What is needed:
Every single record needs to be restated word for word.

Data supplied:
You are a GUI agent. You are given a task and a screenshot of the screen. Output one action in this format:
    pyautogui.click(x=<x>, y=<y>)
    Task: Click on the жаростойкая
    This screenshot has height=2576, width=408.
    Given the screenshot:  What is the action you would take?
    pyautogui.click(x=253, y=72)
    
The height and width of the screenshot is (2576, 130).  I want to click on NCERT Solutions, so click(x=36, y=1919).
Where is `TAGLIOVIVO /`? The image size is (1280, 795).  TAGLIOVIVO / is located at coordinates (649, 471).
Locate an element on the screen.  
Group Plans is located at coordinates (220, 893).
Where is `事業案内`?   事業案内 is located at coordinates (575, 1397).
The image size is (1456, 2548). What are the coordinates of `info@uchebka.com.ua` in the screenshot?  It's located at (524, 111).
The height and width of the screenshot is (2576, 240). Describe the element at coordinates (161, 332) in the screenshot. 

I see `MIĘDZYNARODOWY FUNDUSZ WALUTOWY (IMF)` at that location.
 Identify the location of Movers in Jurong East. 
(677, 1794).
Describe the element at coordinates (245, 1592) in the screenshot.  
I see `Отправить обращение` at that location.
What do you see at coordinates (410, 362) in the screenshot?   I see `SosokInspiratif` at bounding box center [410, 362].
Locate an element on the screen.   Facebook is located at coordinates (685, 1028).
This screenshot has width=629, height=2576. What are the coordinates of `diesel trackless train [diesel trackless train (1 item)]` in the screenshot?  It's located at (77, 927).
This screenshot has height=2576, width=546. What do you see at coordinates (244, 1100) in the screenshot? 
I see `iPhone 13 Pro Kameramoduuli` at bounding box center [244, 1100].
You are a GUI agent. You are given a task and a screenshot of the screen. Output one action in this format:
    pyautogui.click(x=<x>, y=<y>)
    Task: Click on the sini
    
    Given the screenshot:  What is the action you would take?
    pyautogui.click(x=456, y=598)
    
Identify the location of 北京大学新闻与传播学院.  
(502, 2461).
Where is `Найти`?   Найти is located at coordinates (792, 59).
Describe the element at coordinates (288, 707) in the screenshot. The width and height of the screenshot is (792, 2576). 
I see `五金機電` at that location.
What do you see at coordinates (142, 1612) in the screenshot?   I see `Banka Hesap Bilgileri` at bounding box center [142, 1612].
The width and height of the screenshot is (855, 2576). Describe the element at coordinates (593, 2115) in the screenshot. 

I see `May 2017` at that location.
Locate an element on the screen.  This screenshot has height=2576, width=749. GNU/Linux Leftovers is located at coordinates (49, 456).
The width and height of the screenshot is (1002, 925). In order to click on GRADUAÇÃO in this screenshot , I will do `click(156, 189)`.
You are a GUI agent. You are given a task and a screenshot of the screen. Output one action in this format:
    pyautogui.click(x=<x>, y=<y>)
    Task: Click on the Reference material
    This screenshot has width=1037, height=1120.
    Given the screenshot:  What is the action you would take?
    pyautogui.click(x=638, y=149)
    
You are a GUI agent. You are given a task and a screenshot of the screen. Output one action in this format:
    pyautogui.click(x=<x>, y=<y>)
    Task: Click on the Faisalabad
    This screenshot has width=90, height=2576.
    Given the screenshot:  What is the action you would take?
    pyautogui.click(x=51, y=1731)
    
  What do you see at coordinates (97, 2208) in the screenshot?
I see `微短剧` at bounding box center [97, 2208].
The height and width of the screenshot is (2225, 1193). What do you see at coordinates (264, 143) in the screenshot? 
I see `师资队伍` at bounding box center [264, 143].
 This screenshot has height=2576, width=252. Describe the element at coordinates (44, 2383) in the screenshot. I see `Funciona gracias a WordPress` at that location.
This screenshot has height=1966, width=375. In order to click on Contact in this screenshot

Reply:
You are a GUI agent. You are given a task and a screenshot of the screen. Output one action in this format:
    pyautogui.click(x=<x>, y=<y>)
    Task: Click on the жаростойкая
    This screenshot has height=2576, width=408.
    Given the screenshot:  What is the action you would take?
    pyautogui.click(x=253, y=72)
    
The height and width of the screenshot is (2576, 130).  I want to click on NCERT Solutions, so click(x=36, y=1919).
Where is `TAGLIOVIVO /`? The image size is (1280, 795).  TAGLIOVIVO / is located at coordinates (649, 471).
Locate an element on the screen.  
Group Plans is located at coordinates (220, 893).
Where is `事業案内`?   事業案内 is located at coordinates (575, 1397).
The image size is (1456, 2548). What are the coordinates of `info@uchebka.com.ua` in the screenshot?  It's located at (524, 111).
The height and width of the screenshot is (2576, 240). Describe the element at coordinates (161, 332) in the screenshot. 

I see `MIĘDZYNARODOWY FUNDUSZ WALUTOWY (IMF)` at that location.
 Identify the location of Movers in Jurong East. 
(677, 1794).
Describe the element at coordinates (245, 1592) in the screenshot.  
I see `Отправить обращение` at that location.
What do you see at coordinates (410, 362) in the screenshot?   I see `SosokInspiratif` at bounding box center [410, 362].
Locate an element on the screen.   Facebook is located at coordinates (685, 1028).
This screenshot has width=629, height=2576. What are the coordinates of `diesel trackless train [diesel trackless train (1 item)]` in the screenshot?  It's located at (77, 927).
This screenshot has height=2576, width=546. What do you see at coordinates (244, 1100) in the screenshot? 
I see `iPhone 13 Pro Kameramoduuli` at bounding box center [244, 1100].
You are a GUI agent. You are given a task and a screenshot of the screen. Output one action in this format:
    pyautogui.click(x=<x>, y=<y>)
    Task: Click on the sini
    
    Given the screenshot:  What is the action you would take?
    pyautogui.click(x=456, y=598)
    
Identify the location of 北京大学新闻与传播学院.  
(502, 2461).
Where is `Найти`?   Найти is located at coordinates (792, 59).
Describe the element at coordinates (288, 707) in the screenshot. The width and height of the screenshot is (792, 2576). 
I see `五金機電` at that location.
What do you see at coordinates (142, 1612) in the screenshot?   I see `Banka Hesap Bilgileri` at bounding box center [142, 1612].
The width and height of the screenshot is (855, 2576). Describe the element at coordinates (593, 2115) in the screenshot. 

I see `May 2017` at that location.
Locate an element on the screen.  This screenshot has height=2576, width=749. GNU/Linux Leftovers is located at coordinates (49, 456).
The width and height of the screenshot is (1002, 925). In order to click on GRADUAÇÃO in this screenshot , I will do `click(156, 189)`.
You are a GUI agent. You are given a task and a screenshot of the screen. Output one action in this format:
    pyautogui.click(x=<x>, y=<y>)
    Task: Click on the Reference material
    This screenshot has width=1037, height=1120.
    Given the screenshot:  What is the action you would take?
    pyautogui.click(x=638, y=149)
    
You are a GUI agent. You are given a task and a screenshot of the screen. Output one action in this format:
    pyautogui.click(x=<x>, y=<y>)
    Task: Click on the Faisalabad
    This screenshot has width=90, height=2576.
    Given the screenshot:  What is the action you would take?
    pyautogui.click(x=51, y=1731)
    
  What do you see at coordinates (97, 2208) in the screenshot?
I see `微短剧` at bounding box center [97, 2208].
The height and width of the screenshot is (2225, 1193). What do you see at coordinates (264, 143) in the screenshot? 
I see `师资队伍` at bounding box center [264, 143].
 This screenshot has height=2576, width=252. Describe the element at coordinates (44, 2383) in the screenshot. I see `Funciona gracias a WordPress` at that location.
This screenshot has height=1966, width=375. In order to click on Contact in this screenshot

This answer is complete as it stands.